To appreciate this role, we need to set aside two misguided ideas. First, the riots do not, as some have alleged, prove the bankruptcy of the “French model,” whatever that might be. French leaders have no reason to apologize for the core ideas of French republicanism: that everyone ought to be fully accepted as a citizen of France and that the state is responsible for protecting the individual dignity of each citizen. France’s state-centeredness cannot be switched out for a British laissez-faire approach—it developed over the long term from a centralized royalty and from equally centralized efforts to create a set of educational, cultural, and political institutions that could give everyone equal entry into public life. French politicians are constantly tinkering with the system—recent steps to transfer powers from the state to local governments have overturned long-held ways of doing business. And certain features of French life that prevent positive social change—the rigidity of the school system, the lack of data about job discrimination—could be reformed without abandoning the core ideals of republicanism.

Second, the rioters were not all “Muslims,” and few were “immigrants.” The boys and young men who were arrested include what are called “French with roots” (Français de souche), blacks of West African ancestry, and northern Africans (maghrébins), with parents from Algeria, Morocco, or Tunisia. (The difficulty of finding neutral terms for these categories is a symptom of the problem of confronting ethnic distinctions in a country that proclaims such distinctions to be inappropriate for policy discussions.) Some of these young men may consider themselves Muslims, and others assuredly do not, but in any case none of those interviewed mentioned God or the afterlife as having anything to do with their actions. This was neither Hamas nor suicide bombing, though some politicians tried to play the radical-Islam card. Furthermore, the overwhelming number of the boys and young men arrested were citizens of France; they were no more immigrants than Nicolas Sarkozy, whose father came from Hungary.

And yet, Islam and immigration are part of the broader story—of dilapidated housing projects, of insulting treatment by the police, and of a sense of not being heard. Islam and immigration also figure into how the French state has treated the marginal populations and why it has taken French policymakers so long to arrive at the realization—and not all have yet arrived—that their memories of a successful French “melting pot” (creuset) of immigration do not provide useful guides to current realities of exclusion and integration.

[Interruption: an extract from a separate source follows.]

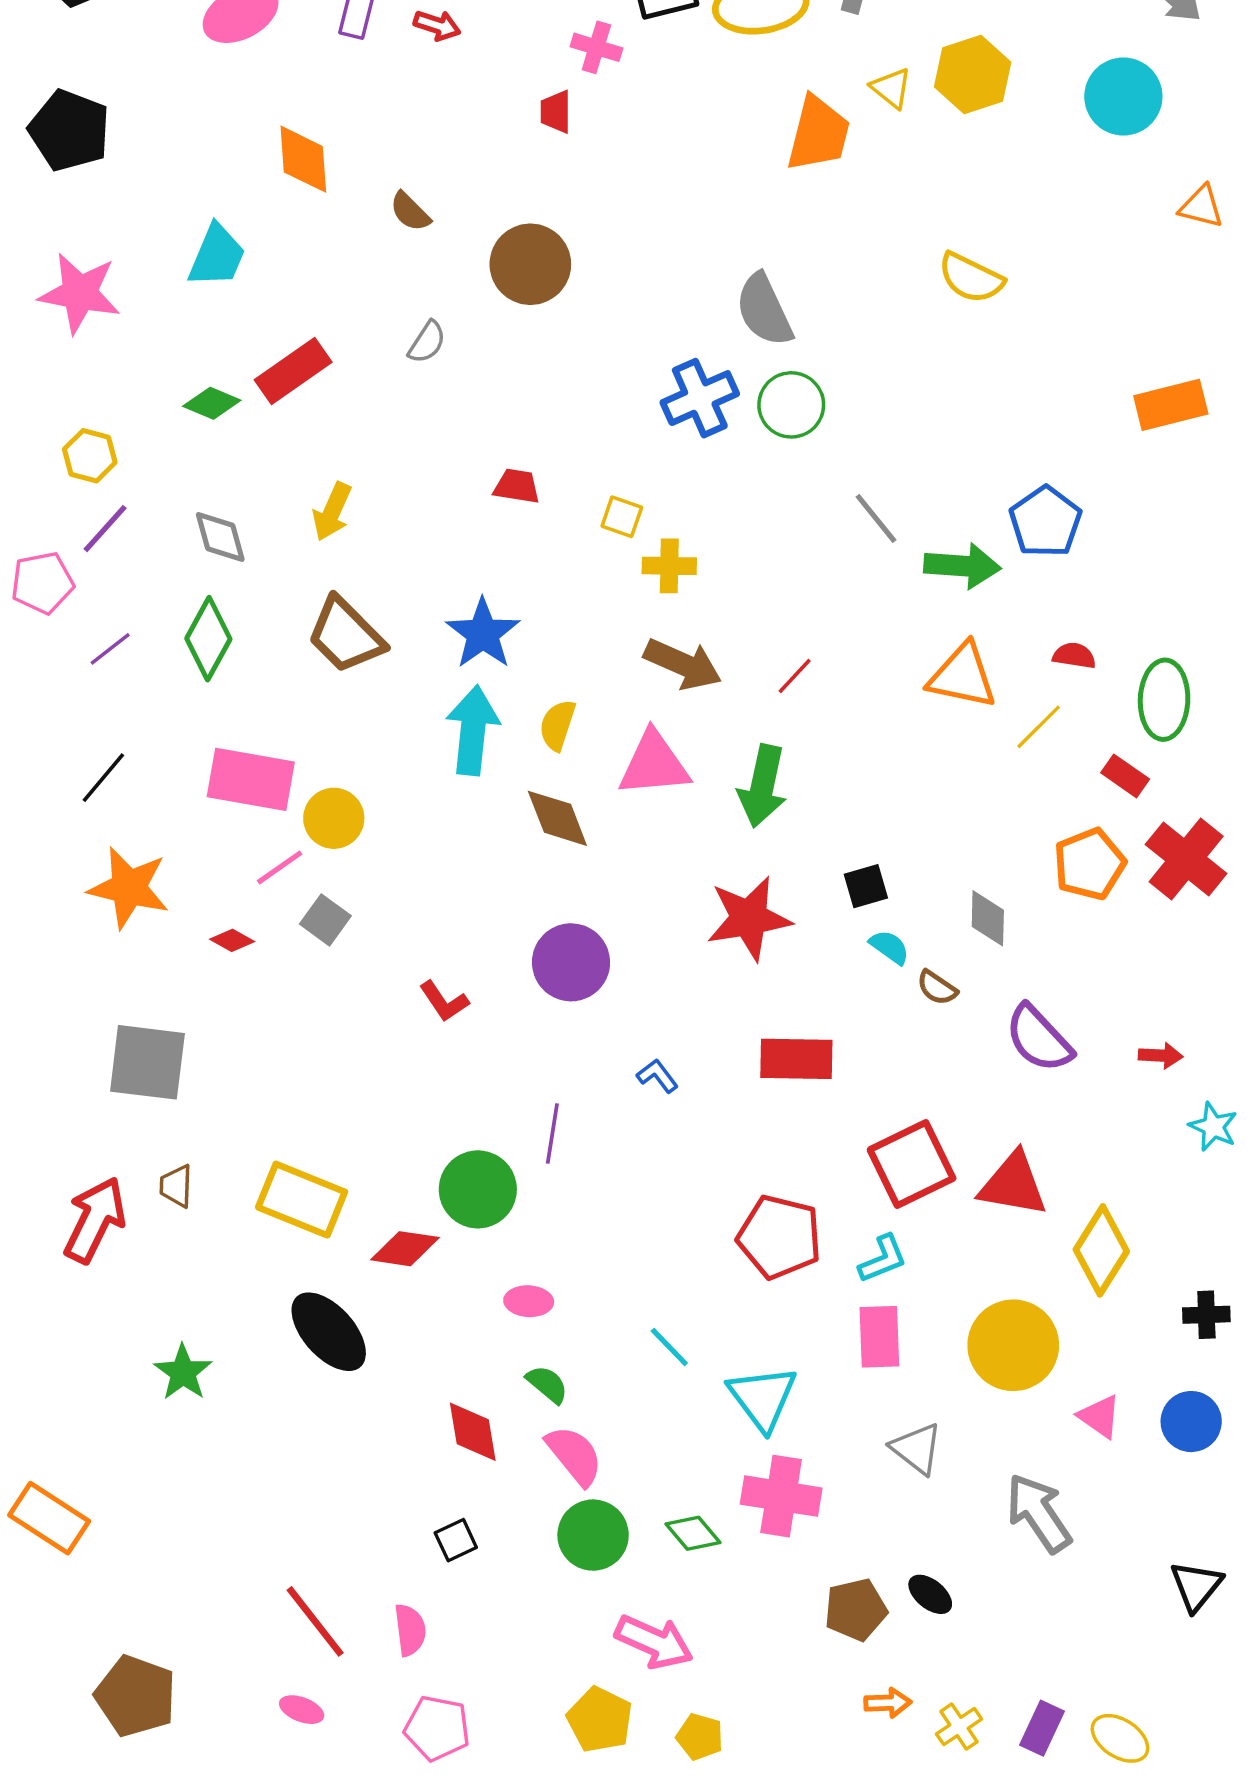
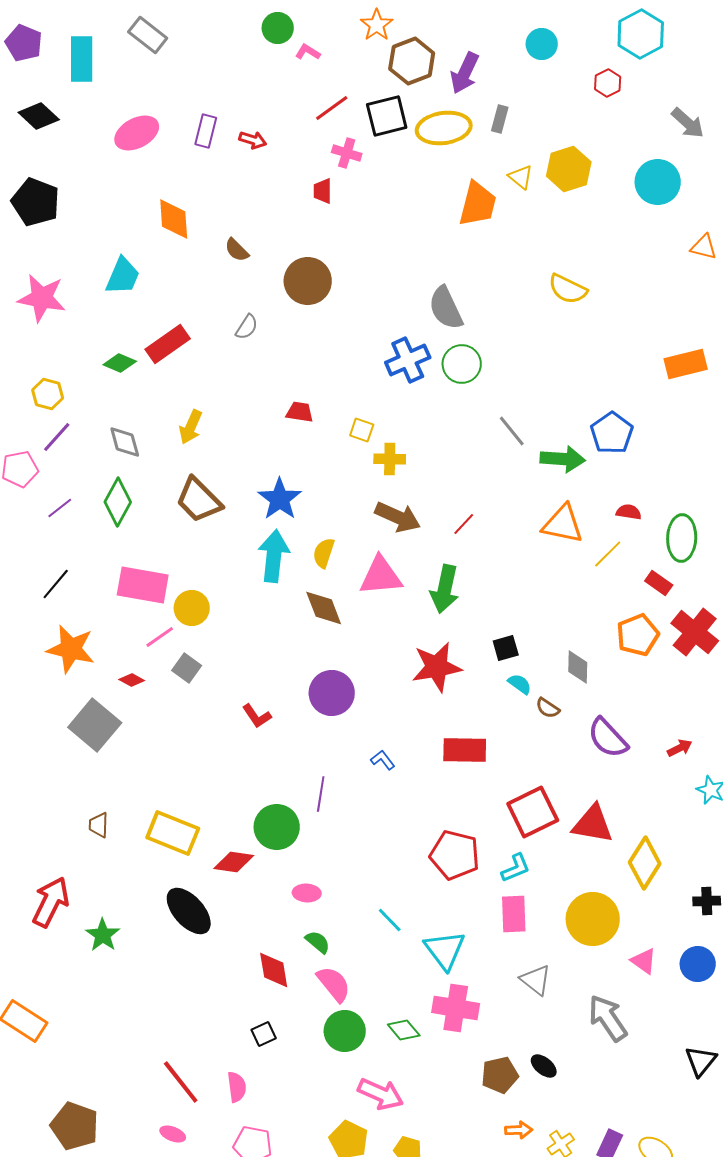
red arrow: (1161, 1056) -> (680, 748), turned -30
gray square: (147, 1062) -> (95, 725), moved, turned 33
red arrow: (95, 1220) -> (51, 902), moved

French colonialism contradicted the egalitarian ideals of the republic. Colonial policies treated one portion of the citizenry as subordinate to the other, creating social institutions and attitudes that continue to shape French culture and everyday life. Current divisions, or “fractures,” as they are called in France, reach back to the long history of French settlements overseas and the second-class citizenship held by Algerian Muslims, the brutal Algerian War and the state’s cover-up of its atrocities, the spatial isolation of workers brought from Africa to live in French slums, the longstanding police brutality and far-right hostility toward immigrants, and the state’s continuing tendency, left over from colonial days, to treat Muslims in France as a matter for arrangements with and subsidies from foreign powers. Some recent invocations of the colonial era are explicit, as when Prime Minister Dominique de Villepin activated a law designed to control Algerians in 1955 to control French rioters in 2005.

France has never fully come to terms with this colonial past or its lingering effects. Part of the difficulty comes from another, very different aspect of the French treatment of outsiders: France’s claim to a history of successful integration of immigrants rests on memories of how workers from nearby European countries came eventually to reside in France.

That history began in the mid-1800s, but it was hardly free of conflict. In the 1880s and 1890s, anti-Belgian riots in the northeast and anti-Italian riots in Lyon and the Midi were bloody and bitter. By the early 20th century, Italians, Poles, Portuguese, and Spaniards were arriving in France in large numbers—Portugal remains the largest single source of foreigners on French soil today. In the 1920s and 1930s French workers and growing far-right movements protested their presence—workers resented the competition and considered the Poles too Catholic. Many thought that the immigrants could never assimilate. The state housed the Poles separately from other workers, taught their children Polish so they could return home, and did indeed send many back to Poland.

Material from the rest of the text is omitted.